━━━ TASK MATERIAL

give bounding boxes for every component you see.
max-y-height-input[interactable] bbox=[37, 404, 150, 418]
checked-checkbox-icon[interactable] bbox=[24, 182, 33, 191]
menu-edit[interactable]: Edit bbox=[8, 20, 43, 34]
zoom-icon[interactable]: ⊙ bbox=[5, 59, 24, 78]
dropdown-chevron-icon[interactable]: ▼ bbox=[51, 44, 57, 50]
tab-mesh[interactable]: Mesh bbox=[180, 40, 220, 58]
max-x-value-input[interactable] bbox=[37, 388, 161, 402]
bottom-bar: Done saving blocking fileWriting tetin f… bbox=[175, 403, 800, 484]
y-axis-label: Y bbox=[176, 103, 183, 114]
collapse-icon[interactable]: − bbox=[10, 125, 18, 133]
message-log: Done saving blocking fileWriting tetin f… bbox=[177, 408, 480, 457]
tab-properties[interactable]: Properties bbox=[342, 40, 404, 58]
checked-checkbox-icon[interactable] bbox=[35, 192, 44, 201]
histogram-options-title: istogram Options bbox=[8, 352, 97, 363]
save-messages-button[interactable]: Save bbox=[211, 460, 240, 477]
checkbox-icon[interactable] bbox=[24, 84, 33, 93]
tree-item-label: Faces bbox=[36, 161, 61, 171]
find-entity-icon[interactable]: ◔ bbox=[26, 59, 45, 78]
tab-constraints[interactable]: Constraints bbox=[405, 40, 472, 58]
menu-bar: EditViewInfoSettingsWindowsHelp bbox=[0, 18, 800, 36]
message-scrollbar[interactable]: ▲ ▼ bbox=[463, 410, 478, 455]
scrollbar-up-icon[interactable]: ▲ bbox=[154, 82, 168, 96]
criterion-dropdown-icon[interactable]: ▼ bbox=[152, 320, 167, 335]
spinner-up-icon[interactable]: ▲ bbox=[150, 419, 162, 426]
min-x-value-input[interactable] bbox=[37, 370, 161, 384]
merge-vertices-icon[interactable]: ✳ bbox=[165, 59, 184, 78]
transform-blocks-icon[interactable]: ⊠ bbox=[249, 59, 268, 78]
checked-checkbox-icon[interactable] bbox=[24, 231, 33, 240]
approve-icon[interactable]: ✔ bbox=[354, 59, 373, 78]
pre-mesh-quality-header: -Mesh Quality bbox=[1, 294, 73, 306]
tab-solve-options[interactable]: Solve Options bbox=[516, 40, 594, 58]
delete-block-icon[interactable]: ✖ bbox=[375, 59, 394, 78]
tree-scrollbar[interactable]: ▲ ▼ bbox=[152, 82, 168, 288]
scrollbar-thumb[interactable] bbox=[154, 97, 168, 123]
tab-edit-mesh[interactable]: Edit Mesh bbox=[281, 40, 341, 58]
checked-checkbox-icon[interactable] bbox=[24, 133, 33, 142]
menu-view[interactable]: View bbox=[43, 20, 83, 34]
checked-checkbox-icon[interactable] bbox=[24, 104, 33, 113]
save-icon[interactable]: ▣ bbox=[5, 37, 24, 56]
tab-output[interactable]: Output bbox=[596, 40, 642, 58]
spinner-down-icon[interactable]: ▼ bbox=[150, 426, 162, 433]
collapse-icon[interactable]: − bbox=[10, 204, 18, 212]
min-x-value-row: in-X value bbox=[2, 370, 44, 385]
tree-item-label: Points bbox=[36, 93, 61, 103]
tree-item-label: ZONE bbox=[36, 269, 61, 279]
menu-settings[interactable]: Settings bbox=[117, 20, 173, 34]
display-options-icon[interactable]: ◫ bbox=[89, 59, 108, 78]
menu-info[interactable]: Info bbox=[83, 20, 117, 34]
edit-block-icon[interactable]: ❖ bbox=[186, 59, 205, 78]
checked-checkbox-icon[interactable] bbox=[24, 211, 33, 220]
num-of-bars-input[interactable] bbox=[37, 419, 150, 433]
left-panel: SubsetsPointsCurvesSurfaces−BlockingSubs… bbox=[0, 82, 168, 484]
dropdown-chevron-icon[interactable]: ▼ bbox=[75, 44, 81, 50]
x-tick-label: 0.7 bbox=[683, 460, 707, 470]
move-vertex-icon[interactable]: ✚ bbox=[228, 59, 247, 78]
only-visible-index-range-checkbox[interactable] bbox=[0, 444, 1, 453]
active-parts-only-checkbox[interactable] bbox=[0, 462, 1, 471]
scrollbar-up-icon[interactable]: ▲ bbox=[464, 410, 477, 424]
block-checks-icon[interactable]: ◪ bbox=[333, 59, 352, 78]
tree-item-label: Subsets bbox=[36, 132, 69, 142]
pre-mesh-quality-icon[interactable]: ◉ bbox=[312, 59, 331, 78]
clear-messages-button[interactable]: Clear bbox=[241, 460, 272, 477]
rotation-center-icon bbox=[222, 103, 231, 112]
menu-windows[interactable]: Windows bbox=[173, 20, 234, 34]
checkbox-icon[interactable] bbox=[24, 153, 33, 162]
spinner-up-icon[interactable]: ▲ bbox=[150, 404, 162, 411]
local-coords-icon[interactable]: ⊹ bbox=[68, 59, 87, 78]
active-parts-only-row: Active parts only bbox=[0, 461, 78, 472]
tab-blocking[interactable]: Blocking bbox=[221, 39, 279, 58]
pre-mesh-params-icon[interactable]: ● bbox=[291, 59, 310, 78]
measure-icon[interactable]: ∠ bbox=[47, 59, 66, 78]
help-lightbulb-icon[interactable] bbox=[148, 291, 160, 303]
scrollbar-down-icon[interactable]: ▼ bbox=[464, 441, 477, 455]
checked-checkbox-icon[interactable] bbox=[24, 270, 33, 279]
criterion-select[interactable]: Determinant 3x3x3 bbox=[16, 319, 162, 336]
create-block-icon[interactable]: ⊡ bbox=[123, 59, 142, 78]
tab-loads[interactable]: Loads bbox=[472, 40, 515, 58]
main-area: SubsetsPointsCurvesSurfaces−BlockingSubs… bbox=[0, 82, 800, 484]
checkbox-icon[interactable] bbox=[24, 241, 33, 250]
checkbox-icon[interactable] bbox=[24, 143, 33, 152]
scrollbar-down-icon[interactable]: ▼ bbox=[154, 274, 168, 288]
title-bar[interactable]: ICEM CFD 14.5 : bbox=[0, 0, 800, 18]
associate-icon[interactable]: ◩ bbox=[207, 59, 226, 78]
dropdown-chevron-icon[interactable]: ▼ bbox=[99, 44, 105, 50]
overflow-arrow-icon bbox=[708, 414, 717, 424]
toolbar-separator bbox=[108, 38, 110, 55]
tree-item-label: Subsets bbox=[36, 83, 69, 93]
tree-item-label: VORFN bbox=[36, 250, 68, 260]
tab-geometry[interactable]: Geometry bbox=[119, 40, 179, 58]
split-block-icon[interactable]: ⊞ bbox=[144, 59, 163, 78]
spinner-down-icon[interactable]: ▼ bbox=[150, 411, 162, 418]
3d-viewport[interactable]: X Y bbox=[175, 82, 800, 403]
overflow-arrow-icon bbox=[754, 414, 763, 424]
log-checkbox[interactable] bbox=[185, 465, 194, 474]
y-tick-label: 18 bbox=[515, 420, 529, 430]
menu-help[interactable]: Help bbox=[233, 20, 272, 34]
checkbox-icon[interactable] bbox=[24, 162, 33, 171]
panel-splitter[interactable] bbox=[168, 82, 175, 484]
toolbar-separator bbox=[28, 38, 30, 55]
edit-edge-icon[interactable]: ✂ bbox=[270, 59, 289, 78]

━━━━━━

**TASK ITEM:**
Write out each line above containing "criterion".

**EXPECTED ANSWER:**
criterion-dropdown-icon[interactable]: ▼ bbox=[152, 320, 167, 335]
criterion-select[interactable]: Determinant 3x3x3 bbox=[16, 319, 162, 336]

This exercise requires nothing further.